• EXERCISE DESCRIPTION: Locate the line containing "Erstellung liegt die" in the entries below, then retype it and every later line exactly, leaving out pictures.
==*==
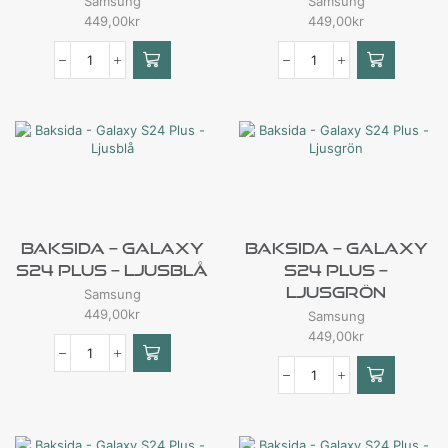
Samsung
Samsung
449,00
kr
449,00
kr
Baksida – Galaxy
Baksida – Galaxy
S24 Plus – Ljusblå
S24 Plus –
Ljusgrön
Samsung
449,00
kr
Samsung
449,00
kr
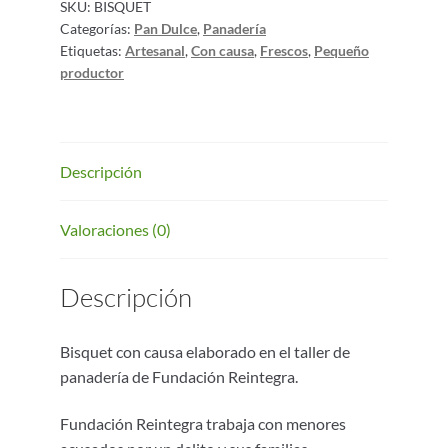
SKU:
BISQUET
Categorías:
Pan Dulce
,
Panadería
Etiquetas:
Artesanal
,
Con causa
,
Frescos
,
Pequeño
productor
Descripción
Valoraciones (0)
Descripción
Bisquet con causa elaborado en el taller de
panadería de Fundación Reintegra.
Fundación Reintegra trabaja con menores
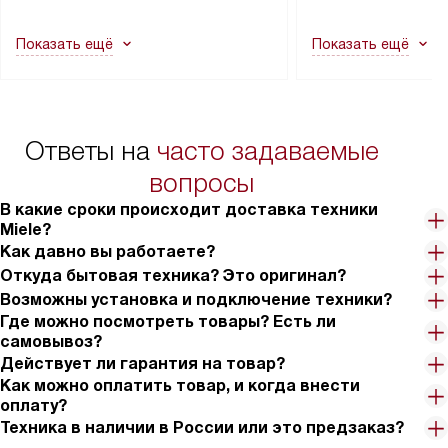
другие выступающие элементы, так
и консультацию по 
как это может привести к отказу
В стандартную уст
Показать ещё
Показать ещё
в гарантийном ремонте в будущем.
не включаются: пр
Перед заказом удостоверьтесь, что
коммуникаций, рас
сможете переместить прибор
материалы, навеш
в нужное место, учитывая размеры
и перевешивание д
упаковки или без нее.
выполнения специа
Ответы на
часто задаваемые
в условиях повыше
тарифы на услуги 
вопросы
на 30%.
В какие сроки происходит доставка техники
Miele?
Как давно вы работаете?
Откуда бытовая техника? Это оригинал?
Возможны установка и подключение техники?
Где можно посмотреть товары? Есть ли
самовывоз?
Действует ли гарантия на товар?
Как можно оплатить товар, и когда внести
оплату?
Техника в наличии в России или это предзаказ?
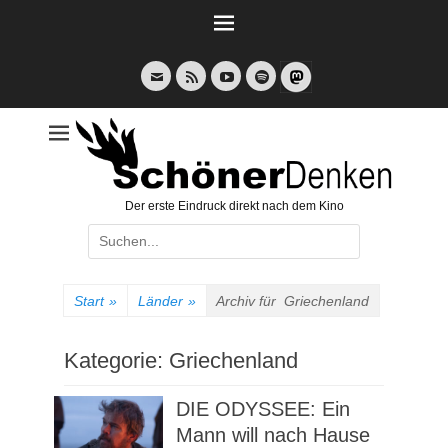
Weiter
zum
Inhalt
E-
Feed
YouTube
Spotify
Mail
Der erste Eindruck direkt nach dem Kino
Suche
nach:
Start
»
Länder
»
Archiv für
Griechenland
Kategorie:
Griechenland
DIE ODYSSEE: Ein
Mann will nach Hause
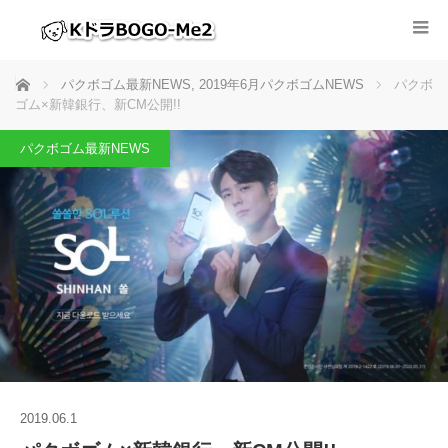
ホーム
パクボゴム最新NEWS
,
2019年6月パクボゴムNEWS
パクボ
ゴム×新韓銀行、新CM公開!!
パクボゴム最新NEWS
2019.06.1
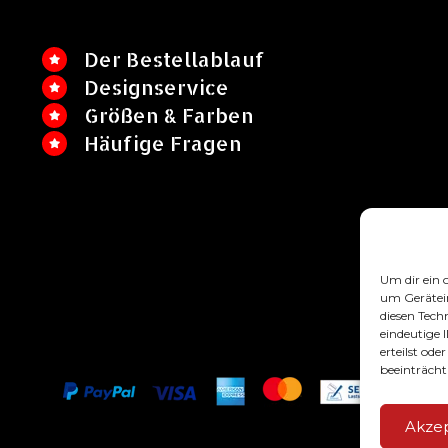
Der Bestellablauf
Designservice
Größen & Farben
Häufige Fragen
Um dir ein 
um Gerätei
diesen Tech
eindeutige 
erteilst od
beeinträcht
Akze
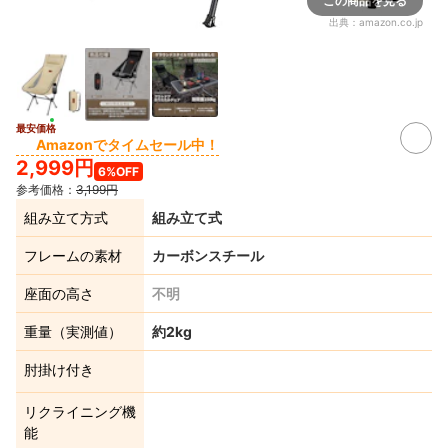
この商品を見る
出典：
amazon.co.jp
最安価格
Amazonでタイムセール中！
2,999円
6%OFF
参考価格：
3,199円
組み立て方式
組み立て式
フレームの素材
カーボンスチール
座面の高さ
不明
重量（実測値）
約2kg
肘掛け付き
リクライニング機
能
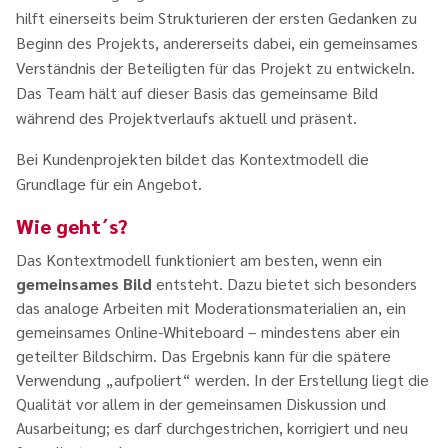
hilft einerseits beim Strukturieren der ersten Gedanken zu
Beginn des Projekts, andererseits dabei, ein gemeinsames
Verständnis der Beteiligten für das Projekt zu entwickeln.
Das Team hält auf dieser Basis das gemeinsame Bild
während des Projektverlaufs aktuell und präsent.
Bei Kundenprojekten bildet das Kontextmodell die
Grundlage für ein Angebot.
Wie geht´s?
Das Kontextmodell funktioniert am besten, wenn ein
gemeinsames Bild
entsteht. Dazu bietet sich besonders
das analoge Arbeiten mit Moderationsmaterialien an, ein
gemeinsames Online-Whiteboard – mindestens aber ein
geteilter Bildschirm. Das Ergebnis kann für die spätere
Verwendung „aufpoliert“ werden. In der Erstellung liegt die
Qualität vor allem in der gemeinsamen Diskussion und
Ausarbeitung; es darf durchgestrichen, korrigiert und neu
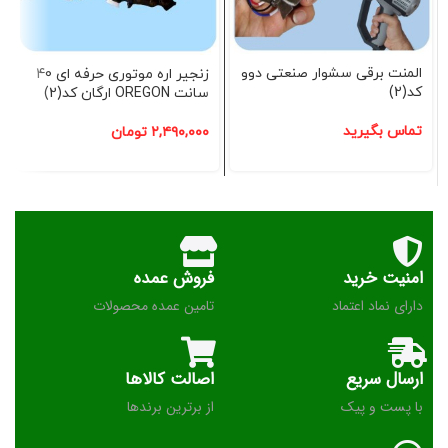
المنت برقی سشوار صنعتی دوو
زنجیر اره موتوری حرفه ای 40
کد(2)
سانت OREGON ارگان کد(2)
تماس بگیرید
۲,۴۹۰,۰۰۰
تومان
امنیت خرید
فروش عمده
دارای نماد اعتماد
تامین عمده محصولات
ارسال سریع
اصالت کالاها
با پست و پیک
از برترین برندها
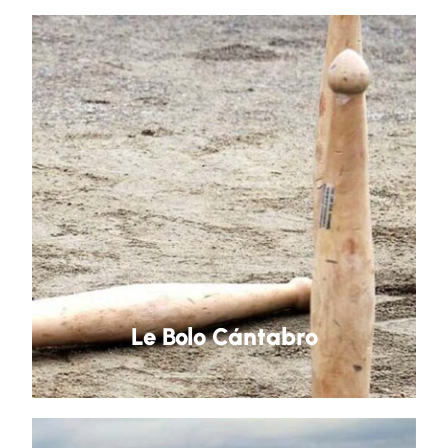
Le Bolo Cántabro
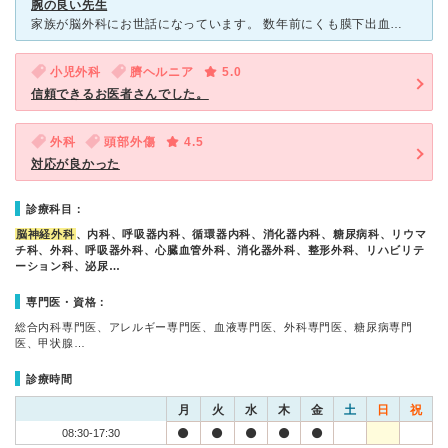
腕の良い先生
家族が脳外科にお世話になっています。 数年前にくも膜下出血で救急搬送され手術していただきましたが、無事に後遺症なく過ごせています。 今も定期的に通い、画像を撮って確認していただいています。 先生
小児外科
臍ヘルニア
5.0
信頼できるお医者さんでした。
外科
頭部外傷
4.5
対応が良かった
診療科目：
脳神経外科
、内科、呼吸器内科、循環器内科、消化器内科、糖尿病科、リウマ
チ科、外科、呼吸器外科、心臓血管外科、消化器外科、整形外科、リハビリテ
ーション科、泌尿…
専門医・資格：
総合内科専門医、アレルギー専門医、血液専門医、外科専門医、糖尿病専門
医、甲状腺…
診療時間
月
火
水
木
金
土
日
祝
08:30-17:30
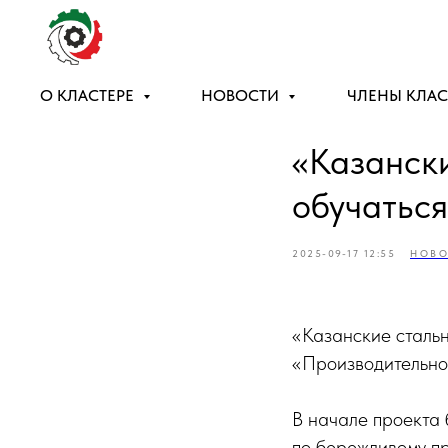
О КЛАСТЕРЕ
НОВОСТИ
ЧЛЕНЫ КЛАС
«Казанск
обучатьс
2025-09-17 12:55
НОВО
«Казанские сталь
«Производительно
В начале проекта 
по бережливому п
==*==
• WRITTEN SOLUTION:
Verwendung „aufpoliert“ werden. In der Erstellung liegt die
Qualität vor allem in der gemeinsamen Diskussion und
Ausarbeitung; es darf durchgestrichen, korrigiert und neu
المنت برقی سشوار صنعتی دوو
زنجیر اره موتوری حرفه ای 40
کد(2)
سانت OREGON ارگان کد(2)
تماس بگیرید
۲,۴۹۰,۰۰۰
تومان
امنیت خرید
فروش عمده
دارای نماد اعتماد
تامین عمده محصولات
ارسال سریع
اصالت کالاها
با پست و پیک
از برترین برندها
Le Bolo Cántabro
腕の良い先生
家族が脳外科にお世話になっています。 数年前にくも膜下出血で救急搬送され手術していただきましたが、無事に後遺症なく過ごせています。 今も定期的に通い、画像を撮って確認していただいています。 先生
小児外科
臍ヘルニア
5.0
信頼できるお医者さんでした。
外科
頭部外傷
4.5
対応が良かった
診療科目：
脳神経外科
、内科、呼吸器内科、循環器内科、消化器内科、糖尿病科、リウマ
チ科、外科、呼吸器外科、心臓血管外科、消化器外科、整形外科、リハビリテ
ーション科、泌尿…
専門医・資格：
総合内科専門医、アレルギー専門医、血液専門医、外科専門医、糖尿病専門
医、甲状腺…
診療時間
月
火
水
木
金
土
日
祝
08:30-17:30
О КЛАСТЕРЕ
НОВОСТИ
ЧЛЕНЫ КЛАС
«Казанск
обучатьс
2025-09-17 12:55
НОВО
«Казанские сталь
«Производительно
В начале проекта 
по бережливому п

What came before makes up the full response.